▸ Saved entries:

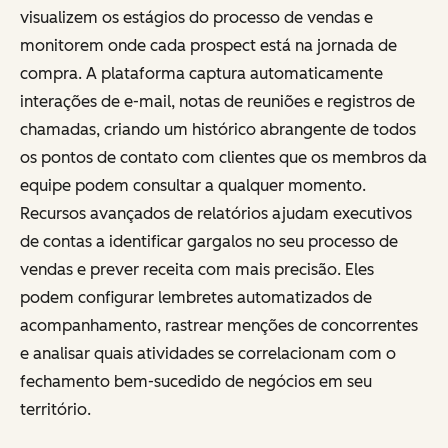
visualizem os estágios do processo de vendas e
monitorem onde cada prospect está na jornada de
compra. A plataforma captura automaticamente
interações de e-mail, notas de reuniões e registros de
chamadas, criando um histórico abrangente de todos
os pontos de contato com clientes que os membros da
equipe podem consultar a qualquer momento.
Recursos avançados de relatórios ajudam executivos
de contas a identificar gargalos no seu processo de
vendas e prever receita com mais precisão. Eles
podem configurar lembretes automatizados de
acompanhamento, rastrear menções de concorrentes
e analisar quais atividades se correlacionam com o
fechamento bem-sucedido de negócios em seu
território.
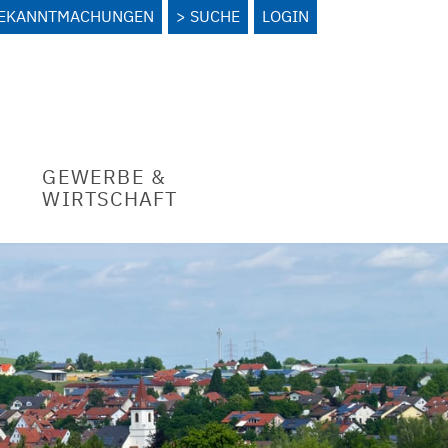
BEKANNTMACHUNGEN
SUCHE
LOGIN
GEWERBE &
WIRTSCHAFT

▸ WHAT YOU WILL DO: Copy exactly and only this span: the line with "e analisar quais" through the final line of the entries, both ends included, with the pictures left out.

▸ RESPONSE BOX:
e analisar quais atividades se correlacionam com o
fechamento bem-sucedido de negócios em seu
território.
BEKANNTMACHUNGEN
SUCHE
LOGIN
GEWERBE &
WIRTSCHAFT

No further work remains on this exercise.